§ **Record excerpts**:
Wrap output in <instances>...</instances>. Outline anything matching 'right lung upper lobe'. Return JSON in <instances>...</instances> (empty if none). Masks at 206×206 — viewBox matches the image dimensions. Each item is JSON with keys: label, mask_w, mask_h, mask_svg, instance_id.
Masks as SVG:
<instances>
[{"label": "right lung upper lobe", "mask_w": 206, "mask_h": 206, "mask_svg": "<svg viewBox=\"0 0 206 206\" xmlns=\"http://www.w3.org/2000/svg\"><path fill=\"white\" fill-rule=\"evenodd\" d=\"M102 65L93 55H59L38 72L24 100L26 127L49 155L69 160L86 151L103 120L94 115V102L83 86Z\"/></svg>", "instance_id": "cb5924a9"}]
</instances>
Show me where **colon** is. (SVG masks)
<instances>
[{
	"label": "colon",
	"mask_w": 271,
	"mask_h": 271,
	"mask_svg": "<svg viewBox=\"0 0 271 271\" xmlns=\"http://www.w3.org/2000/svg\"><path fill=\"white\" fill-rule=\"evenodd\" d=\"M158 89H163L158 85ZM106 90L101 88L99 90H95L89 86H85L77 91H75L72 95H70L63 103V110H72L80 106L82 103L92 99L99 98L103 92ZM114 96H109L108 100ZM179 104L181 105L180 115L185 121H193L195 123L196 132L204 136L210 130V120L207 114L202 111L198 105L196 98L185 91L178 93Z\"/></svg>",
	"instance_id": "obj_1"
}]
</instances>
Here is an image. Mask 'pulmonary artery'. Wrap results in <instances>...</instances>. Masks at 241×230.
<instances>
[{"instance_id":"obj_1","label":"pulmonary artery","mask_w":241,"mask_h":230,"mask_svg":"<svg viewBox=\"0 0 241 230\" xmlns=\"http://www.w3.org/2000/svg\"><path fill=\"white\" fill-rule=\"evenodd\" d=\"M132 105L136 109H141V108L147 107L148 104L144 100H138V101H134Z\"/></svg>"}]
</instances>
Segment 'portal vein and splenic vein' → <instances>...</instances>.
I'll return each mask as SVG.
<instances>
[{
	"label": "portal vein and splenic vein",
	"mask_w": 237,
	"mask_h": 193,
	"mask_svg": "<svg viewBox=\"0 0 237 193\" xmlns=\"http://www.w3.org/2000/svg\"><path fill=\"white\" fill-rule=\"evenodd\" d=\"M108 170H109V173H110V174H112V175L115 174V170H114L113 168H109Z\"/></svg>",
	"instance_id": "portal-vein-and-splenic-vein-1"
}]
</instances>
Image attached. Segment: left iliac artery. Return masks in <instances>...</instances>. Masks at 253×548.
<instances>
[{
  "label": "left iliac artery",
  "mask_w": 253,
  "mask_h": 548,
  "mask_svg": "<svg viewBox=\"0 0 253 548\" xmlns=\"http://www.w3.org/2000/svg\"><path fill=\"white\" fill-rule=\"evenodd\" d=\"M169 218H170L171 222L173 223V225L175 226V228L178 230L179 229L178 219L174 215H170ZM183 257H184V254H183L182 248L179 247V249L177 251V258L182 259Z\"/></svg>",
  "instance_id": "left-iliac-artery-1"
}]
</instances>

§ **Exercise**: All the records above need to be transcribed exactly and in full.

§ **Reply**:
Wrap output in <instances>...</instances>. Outline anything matching 'right lung upper lobe'. Return JSON in <instances>...</instances> (empty if none). Masks at 206×206 — viewBox matches the image dimensions. Each item is JSON with keys: label, mask_w, mask_h, mask_svg, instance_id.
Masks as SVG:
<instances>
[{"label": "right lung upper lobe", "mask_w": 206, "mask_h": 206, "mask_svg": "<svg viewBox=\"0 0 206 206\" xmlns=\"http://www.w3.org/2000/svg\"><path fill=\"white\" fill-rule=\"evenodd\" d=\"M102 65L93 55H59L38 72L24 100L26 127L49 155L69 160L86 151L103 120L94 115V102L83 86Z\"/></svg>", "instance_id": "cb5924a9"}]
</instances>
Show me where **colon** is. (SVG masks)
<instances>
[{
	"label": "colon",
	"mask_w": 271,
	"mask_h": 271,
	"mask_svg": "<svg viewBox=\"0 0 271 271\" xmlns=\"http://www.w3.org/2000/svg\"><path fill=\"white\" fill-rule=\"evenodd\" d=\"M158 89H163L158 85ZM106 90L101 88L99 90H95L89 86H85L77 91H75L72 95H70L63 103V110H72L80 106L82 103L92 99L99 98L103 92ZM114 96H109L108 100ZM179 104L181 105L180 115L185 121H193L195 123L196 132L204 136L210 130V120L207 114L202 111L198 105L196 98L185 91L178 93Z\"/></svg>",
	"instance_id": "obj_1"
}]
</instances>
Here is an image. Mask 'pulmonary artery'. Wrap results in <instances>...</instances>. Masks at 241×230.
<instances>
[{"instance_id":"obj_1","label":"pulmonary artery","mask_w":241,"mask_h":230,"mask_svg":"<svg viewBox=\"0 0 241 230\" xmlns=\"http://www.w3.org/2000/svg\"><path fill=\"white\" fill-rule=\"evenodd\" d=\"M132 105L136 109H141V108L147 107L148 104L144 100H138V101H134Z\"/></svg>"}]
</instances>
Segment 'portal vein and splenic vein' → <instances>...</instances>.
I'll return each mask as SVG.
<instances>
[{
	"label": "portal vein and splenic vein",
	"mask_w": 237,
	"mask_h": 193,
	"mask_svg": "<svg viewBox=\"0 0 237 193\" xmlns=\"http://www.w3.org/2000/svg\"><path fill=\"white\" fill-rule=\"evenodd\" d=\"M108 170H109V173H110V174H112V175L115 174V170H114L113 168H109Z\"/></svg>",
	"instance_id": "portal-vein-and-splenic-vein-1"
}]
</instances>
Image attached. Segment: left iliac artery. Return masks in <instances>...</instances>. Masks at 253×548.
<instances>
[{
  "label": "left iliac artery",
  "mask_w": 253,
  "mask_h": 548,
  "mask_svg": "<svg viewBox=\"0 0 253 548\" xmlns=\"http://www.w3.org/2000/svg\"><path fill=\"white\" fill-rule=\"evenodd\" d=\"M169 218H170L171 222L173 223V225L175 226V228L178 230L179 229L178 219L174 215H170ZM183 257H184V254H183L182 248L179 247V249L177 251V258L182 259Z\"/></svg>",
  "instance_id": "left-iliac-artery-1"
}]
</instances>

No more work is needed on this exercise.